The Indiana Court of Appeals has ruled in favor of a southwestern Indiana car dealer being sued by a customer for injuries
in a car accident under the Indiana Products Liability Act after Chrysler LLC filed for bankruptcy.
In Jeremy K. Warriner v. DC Marshall Jeep a/k/a DC Marshall, Inc., No. 49A02-1106-CT-489, Jeremy
Warriner was severely injured in an automobile accident in 2005 after his Jeep Wrangler was hit, causing it to roll over and
catch fire. He leased the car from DC Marshall in Sullivan, Ind. Warriner originally sued Chrysler LLC, claiming the company
was strictly liable under the IPLA for his injuries due to a design defect of the Wrangler. He also sued DC Marshall, claiming
the dealership contributed to his injuries by negligently marketing the Wrangler as safe.
Chrysler filed for Chapter 11 in 2009 and sold its assets to Chrysler Group. Warriner believed this sale meant he could no
longer sue Chrysler, and he amended his complaint to go after DC Marshall for strict liability under IPLA and for negligent
marketing. The trial court granted summary judgment in favor of the dealership.
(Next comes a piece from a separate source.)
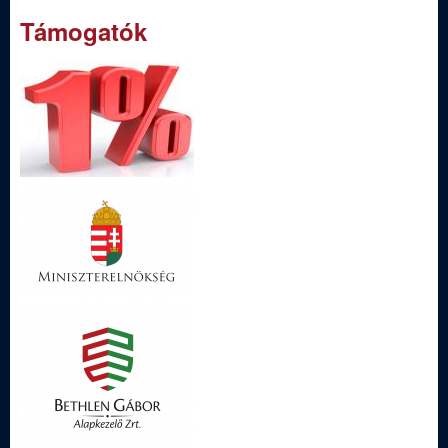
Támogatók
The Indiana Court of Appeals affirmed, although the judges had differing reasons. Judges John Baker and Carr Darden found
the trial court still holds jurisdiction for purposes of the IPLA and Warriner can’t rely on Indiana Code 34-20-2-4
to assert a claim in strict liability against the dealership.
“…a discharge injunction enjoins a creditor or claimant from initiating or continuing a cause of action, but
does not divest state courts of jurisdiction over an enjoined action,” wrote Baker. “Indeed, if discharge deprived
a state court of jurisdiction, then there would be no need for the permanent injunction that accompanies the discharge.”
While Judge L. Mark Bailey concurred in result with his colleagues, he wrote separate to say he would affirm because Warriner
voluntarily dismissed Chrysler LLC from the case before the effective date of liquidation of the company by the bankruptcy
court, so he can’t seek recovery from DC Marshall on his products liability claim.
The judges agreed that the evidence didn’t create a genuine issue of material fact as to whether the dealership participated
in the marketing of Chrysler before it filed for bankruptcy.